Energy efficiency, edge compute and serverless
Published (updated: ) in Cloud, Data Center Energy, Environment, IT Energy.
Over the last 10 years, data centre energy consumption has only grown by 6% despite a massive increase in usage: x6 more compute instances, x10 more network traffic and x25 more storage capacity in 2018 compared to 2010 (Masanet et al, 2020). This is the result of major improvements in the energy efficiency of servers, storage and data centre facilities.
The decoupling of energy from usage has been helped by a move to the cloud. 53% of servers are expected to be in hyperscale facilities by 2021 (Cisco, 2018) and the cloud computing market has grown from $6bn in 2008 to $288bn in 2019 (Forrester, 2019).

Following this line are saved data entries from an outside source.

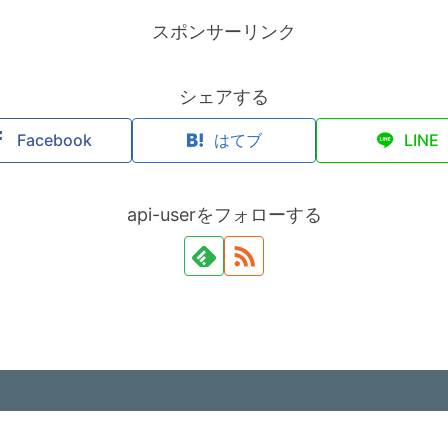
スポンサーリンク
シェアする
Facebook
はてブ
LINE
api-userをフォローする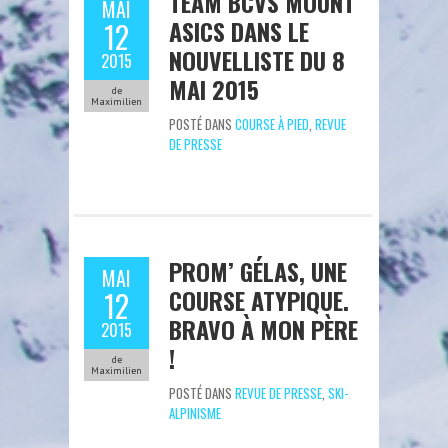
TEAM BCVS MOUNT
MAI
ASICS DANS LE
12
NOUVELLISTE DU 8
2015
MAI 2015
de
Maximilien
POSTÉ DANS
COURSE À PIED
,
REVUE
DE PRESSE
PROM’ GÉLAS, UNE
MAI
COURSE ATYPIQUE.
12
BRAVO À MON PÈRE
2015
!
de
Maximilien
POSTÉ DANS
REVUE DE PRESSE
,
SKI-
ALPINISME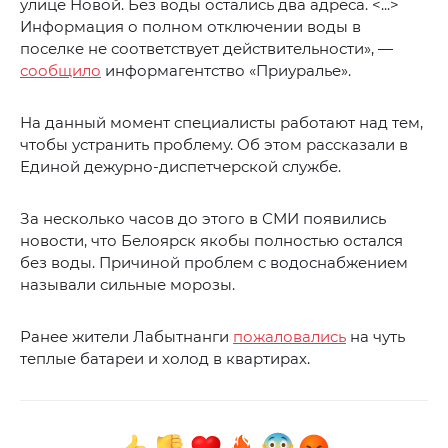
улице Новой. Без воды остались два адреса. <...>
Информация о полном отключении воды в
поселке не соответствует действительности», —
сообщило
информагентство «Приуралье».
На данный момент специалисты работают над тем,
чтобы устранить проблему. Об этом рассказали в
Единой дежурно-диспетчерской службе.
За несколько часов до этого в СМИ появились
новости, что Белоярск якобы полностью остался
без воды. Причиной проблем с водоснабжением
называли сильные морозы.
Ранее жители Лабытнанги
пожаловались
на чуть
теплые батареи и холод в квартирах.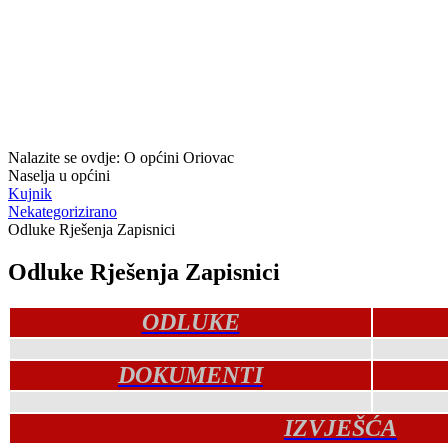
Nalazite se ovdje:
O općini Oriovac
Naselja u općini
Kujnik
Nekategorizirano
Odluke Rješenja Zapisnici
Odluke Rješenja Zapisnici
ODLUKE
DOKUMENTI
IZVJEŠĆA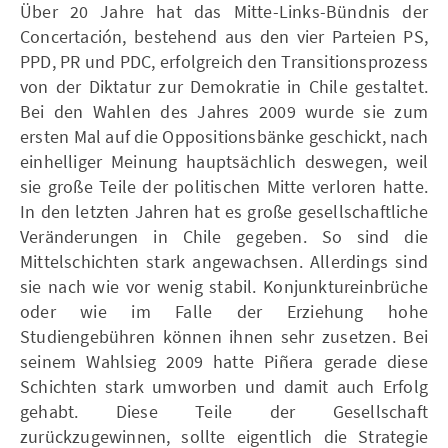
Über 20 Jahre hat das Mitte-Links-Bündnis der
Concertación, bestehend aus den vier Parteien PS,
PPD, PR und PDC, erfolgreich den Transitionsprozess
von der Diktatur zur Demokratie in Chile gestaltet.
Bei den Wahlen des Jahres 2009 wurde sie zum
ersten Mal auf die Oppositionsbänke geschickt, nach
einhelliger Meinung hauptsächlich deswegen, weil
sie große Teile der politischen Mitte verloren hatte.
In den letzten Jahren hat es große gesellschaftliche
Veränderungen in Chile gegeben. So sind die
Mittelschichten stark angewachsen. Allerdings sind
sie nach wie vor wenig stabil. Konjunktureinbrüche
oder wie im Falle der Erziehung hohe
Studiengebühren können ihnen sehr zusetzen. Bei
seinem Wahlsieg 2009 hatte Piñera gerade diese
Schichten stark umworben und damit auch Erfolg
gehabt. Diese Teile der Gesellschaft
zurückzugewinnen, sollte eigentlich die Strategie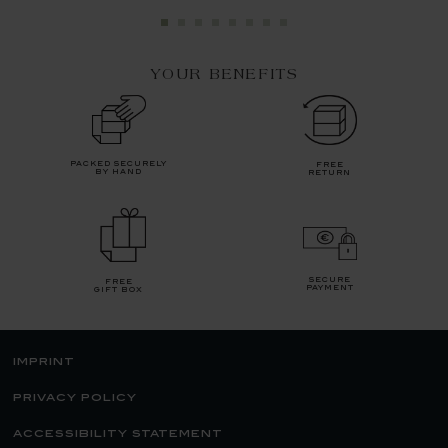
YOUR BENEFITS
packed securely
free
by hand
return
secure
free
payment
gift box
imprint
privacy policy
accessibility statement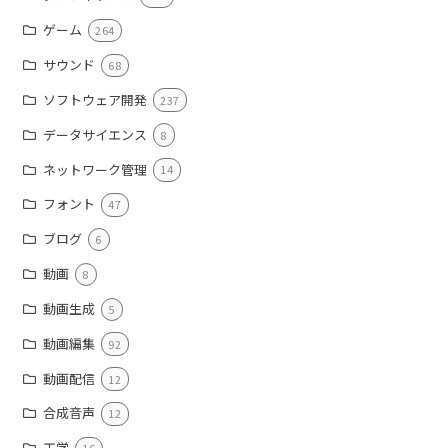
ゲーム
264
サウンド
68
ソフトウェア開発
237
データサイエンス
8
ネットワーク管理
14
フォント
47
ブログ
6
動画
8
動画生成
5
動画編集
92
動画配信
12
合成音声
12
工学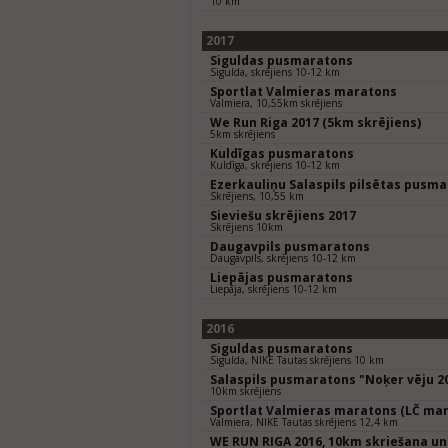
10 km
2017
Siguldas pusmaratons
Sigulda, skrējiens 10-12 km
Sportlat Valmieras maratons
Valmiera, 10,55km skrējiens
We Run Riga 2017 (5km skrējiens)
5km skrējiens
Kuldīgas pusmaratons
Kuldīga, skrējiens 10-12 km
Ezerkauliņu Salaspils pilsētas pusm
Skrējiens, 10,55 km
Sieviešu skrējiens 2017
Skrējiens 10km
Daugavpils pusmaratons
Daugavpils, skrējiens 10-12 km
Liepājas pusmaratons
Liepāja, skrējiens 10-12 km
2016
Siguldas pusmaratons
Sigulda, NIKE Tautas skrējiens 10 km
Salaspils pusmaratons "Noķer vēju 2
10km skrējiens
Sportlat Valmieras maratons (LČ mar
Valmiera, NIKE Tautas skrējiens 12,4 km
WE RUN RIGA 2016, 10km skriešana un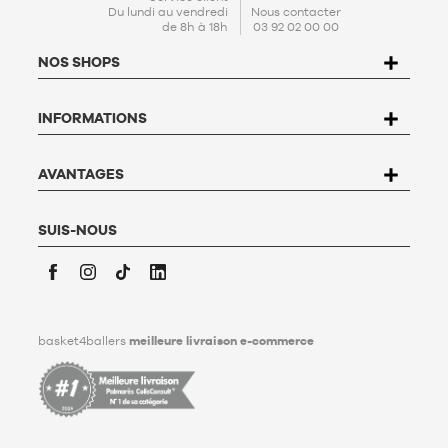
En créant votre compte, vous acceptez notre
politique de
Du lundi au vendredi
Nous contacter
de 8h à 18h
03 92 02 00 00
protection de données personnelles (PPDP)
. Conformément à
la Loi n°78-17 du 6 janvier 1978 relative à l'informatique, aux
NOS SHOPS
fichiers et aux libertés, vous disposez d’un droit d’accès, de
rectification, d’opposition et de suppression des données qui
vous concernent. Pour l’exercer, l’utilisateur peut écrire à
INFORMATIONS
Basket4Ballers, 104 rue de Hochfelden, 67200 Strasbourg ou
compléter le formulaire «
Contacter le Service client
». Pour en
savoir plus,
cliquez ici
.
Basket4Ballers informe l’utilisateur qu’il peut définir, de son
AVANTAGES
vivant, des directives relatives à la conservation, à
l’effacement et à la communication de ses données
personnelles après son décès. Pour en savoir plus,
cliquez ici
.
SUIS-NOUS
Facebook
Instagram
TikTok
LinkedIn
basket4ballers
meilleure livraison e-commerce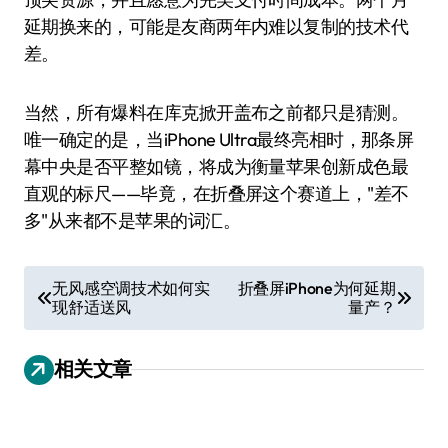
延期换来的，可能是友商两年内难以复制的技术代
差。
当然，所有爆料在库克掀开盖布之前都只是猜测。
唯一确定的是，当iPhone Ultra最终亮相时，那条屏
幕中央是否平整如镜，将成为衡量苹果创新成色最
直观的标尺——毕竟，在折叠屏这个赛道上，"差不
多"从来都不是苹果的词汇。
文
无风感空调技术如何实
折叠屏iPhone为何延期
现舒适送风
量产？
章
导
相关文章
航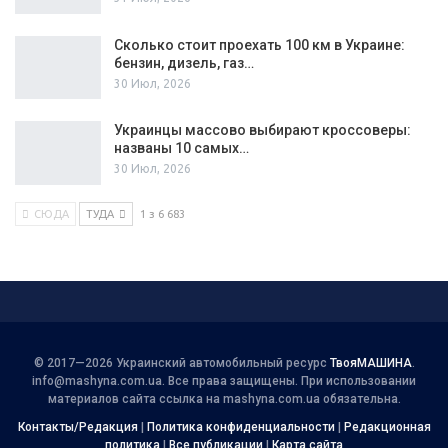
Сколько стоит проехать 100 км в Украине:
бензин, дизель, газ…
30 Июл, 2026
Украинцы массово выбирают кроссоверы:
названы 10 самых…
30 Июл, 2026
СЮДА
ТУДА
1 з 6 683
© 2017—2026 Украинский автомобильный ресурс
ТвояМАШИНА
.
info@mashyna.com.ua
. Все права защищены. При использовании
материалов сайта ссылка на mashyna.com.ua обязательна.
Контакты/Редакция
|
Политика конфиденциальности
|
Редакционная
политика
|
Все публикации
|
Карта сайта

Moving to the cloud is a positive for energy efficiency because the big cloud providers – Amazon, Google and Microsoft – have huge budgets dedicated to R&D. Small percentage improvements in their overall energy efficiency translate into large dollar amounts, but also mean that customers benefit from those improvements automatically.

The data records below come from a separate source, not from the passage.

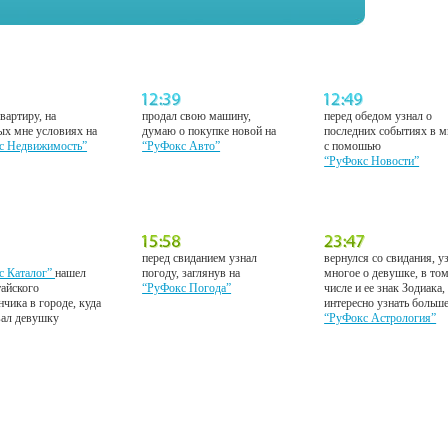
вартиру, на
продал свою машину,
перед обедом узнал о
ых мне условиях на
думаю о покупке новой на
последних событиях в м
с Недвижимость”
“РуФокс Авто”
с помошью
“РуФокс Новости”
перед свиданием узнал
вернулся со свидания, у
с Каталог”
нашел
погоду, заглянув на
многое о девушке, в то
тайского
“РуФокс Погода”
числе и ее знак Зодиака,
нчика в городе, куда
интересно узнать больш
вал девушку
“РуФокс Астрология”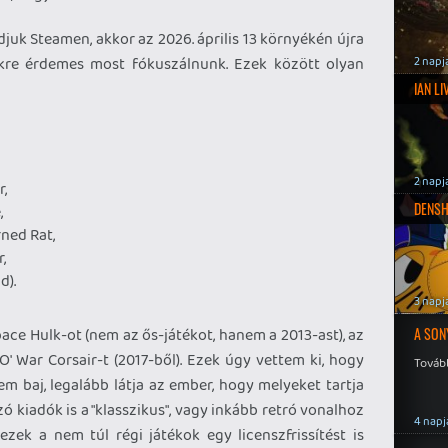
uk Steamen, akkor az 2026. április 13 környékén újra
ekre érdemes most fókuszálnunk. Ezek között olyan
2 napj
IAN L
2 napj
,
DENSH
,
ned Rat,
,
d).
3 napj
e Hulk-ot (nem az ős-játékot, hanem a 2013-ast), az
A SON
O' War Corsair-t (2017-ből). Ezek úgy vettem ki, hogy
Tovább
em baj, legalább látja az ember, hogy melyeket tartja
kiadók is a "klasszikus", vagy inkább retró vonalhoz
4 napj
zek a nem túl régi játékok egy licenszfrissítést is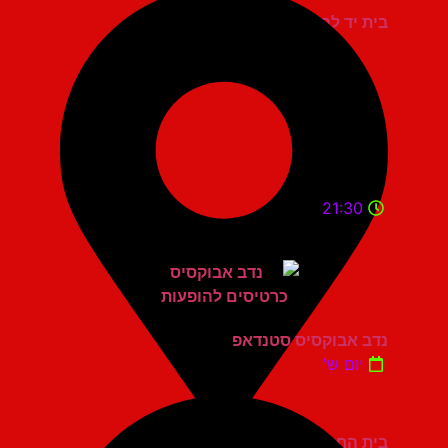
בית יד לבנים אשדוד
21:30
נדב אבוקסיס סטנדאפ
יום ש'
בית החייל תל אביב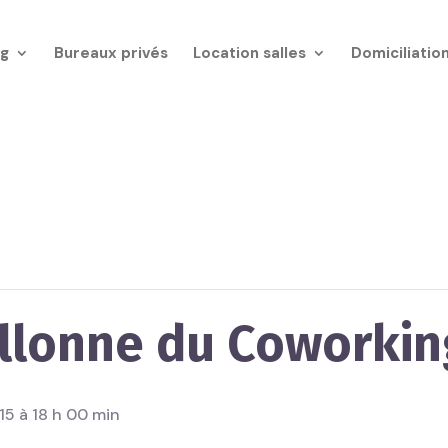
g
Bureaux privés
Location salles
Domiciliatio
llonne du Coworkin
15 à 18 h 00 min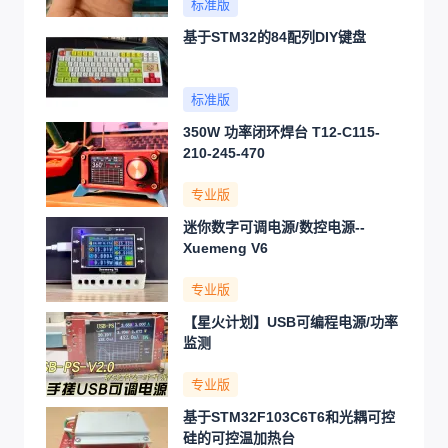
标准版
基于STM32的84配列DIY键盘
标准版
350W 功率闭环焊台 T12-C115-
210-245-470
专业版
迷你数字可调电源/数控电源--
Xuemeng V6
专业版
【星火计划】USB可编程电源/功率
监测
专业版
基于STM32F103C6T6和光耦可控
硅的可控温加热台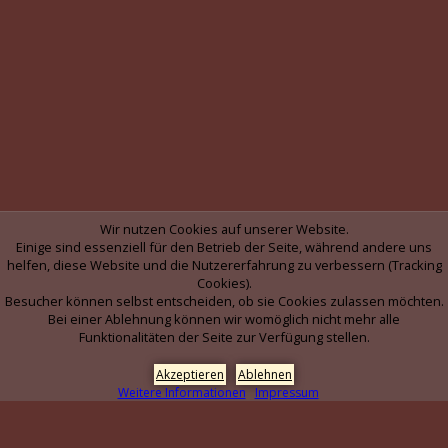
Wir nutzen Cookies auf unserer Website.
Einige sind essenziell für den Betrieb der Seite, während andere uns
helfen, diese Website und die Nutzererfahrung zu verbessern (Tracking
Cookies).
Besucher können selbst entscheiden, ob sie Cookies zulassen möchten.
Bei einer Ablehnung können wir womöglich nicht mehr alle
Funktionalitäten der Seite zur Verfügung stellen.
Akzeptieren
Ablehnen
Weitere Informationen
Impressum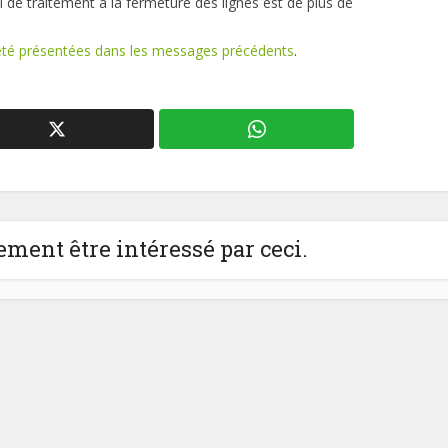
l de traitement à la fermeture des lignes est de plus de
 été présentées dans les messages précédents
.
ment être intéressé par ceci.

For example, Google’s electricity usage over the last 6 years has increased by 172%.
At this level of consumption, it makes sense to do things like build your own servers from scratch.
The cloud providers can also dedicate significant capex to environmental goals. Amazon, Google and Microsoft all have renewable energy projects which either deliver energy directly to their facilities, or plug into the grid. This doesn’t mean they can run on 100% renewable energy, but by being the largest purchasers of renewables and matching energy usage with renewables purchases in aggregate, they can benefit from lower prices.

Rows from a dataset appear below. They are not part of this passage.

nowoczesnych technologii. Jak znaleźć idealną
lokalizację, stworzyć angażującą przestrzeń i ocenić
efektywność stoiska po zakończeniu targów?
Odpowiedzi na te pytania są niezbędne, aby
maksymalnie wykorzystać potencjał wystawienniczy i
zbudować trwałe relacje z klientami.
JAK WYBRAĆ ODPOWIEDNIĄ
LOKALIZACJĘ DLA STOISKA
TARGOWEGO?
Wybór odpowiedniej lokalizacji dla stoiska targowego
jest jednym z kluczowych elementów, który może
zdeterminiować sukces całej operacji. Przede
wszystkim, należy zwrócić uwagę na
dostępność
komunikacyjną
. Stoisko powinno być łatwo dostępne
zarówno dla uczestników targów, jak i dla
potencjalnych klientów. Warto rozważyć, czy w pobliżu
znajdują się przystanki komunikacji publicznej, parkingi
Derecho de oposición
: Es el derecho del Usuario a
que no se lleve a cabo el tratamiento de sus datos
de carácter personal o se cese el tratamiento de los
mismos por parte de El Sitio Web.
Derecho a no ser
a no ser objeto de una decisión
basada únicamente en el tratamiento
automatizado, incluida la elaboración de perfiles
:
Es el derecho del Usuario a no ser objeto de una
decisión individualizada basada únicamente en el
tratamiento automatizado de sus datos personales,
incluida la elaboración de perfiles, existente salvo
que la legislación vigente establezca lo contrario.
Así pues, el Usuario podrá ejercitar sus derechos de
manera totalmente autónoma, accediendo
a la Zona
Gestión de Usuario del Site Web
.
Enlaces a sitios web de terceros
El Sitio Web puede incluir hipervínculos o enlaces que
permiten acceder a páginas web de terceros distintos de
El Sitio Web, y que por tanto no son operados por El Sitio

Cloud vendors making these improvements is important because consumers tend not to make buying decisions based on sustainability criteria. Price is more important. As such, organisations must force green choices as the default and best option, not just by environmental standards but by price and quality. Customers should not have to choose between green or cheap. They should be able to get both.
Slowing efficiency improvements
No cloud vendor offers granular data solely for its cloud business. This makes it difficult to compare like-for-like e.g. Amazon Total GHG Emissions include its eCommerce shipping and logistics whereas Google which has minimal eCommerce operations. This is an area where additional transparency would be beneficial.
Google has been carbon neutral globally since 2007 and has matched its energy usage with renewables since 2017. In contrast, Microsoft has been carbon neutral globally since 2012 and will match its energy usage by 2025. Amazon has the worst environmental footprint: it plans to be carbon neutral by 2040 and matched 50% of its energy with purchases of renewables in 2018, aiming for 100% by 2030.
Google has been the most transparent, probably because it has the most to boast about. Microsoft announced greater reporting capabilities for its enterprise Azure customers at the beginning of 2020, but Google seems to be pushing more innovative approaches to carbon aware computing. It has also made major improvements to the overall power usage effectiveness of its data centres.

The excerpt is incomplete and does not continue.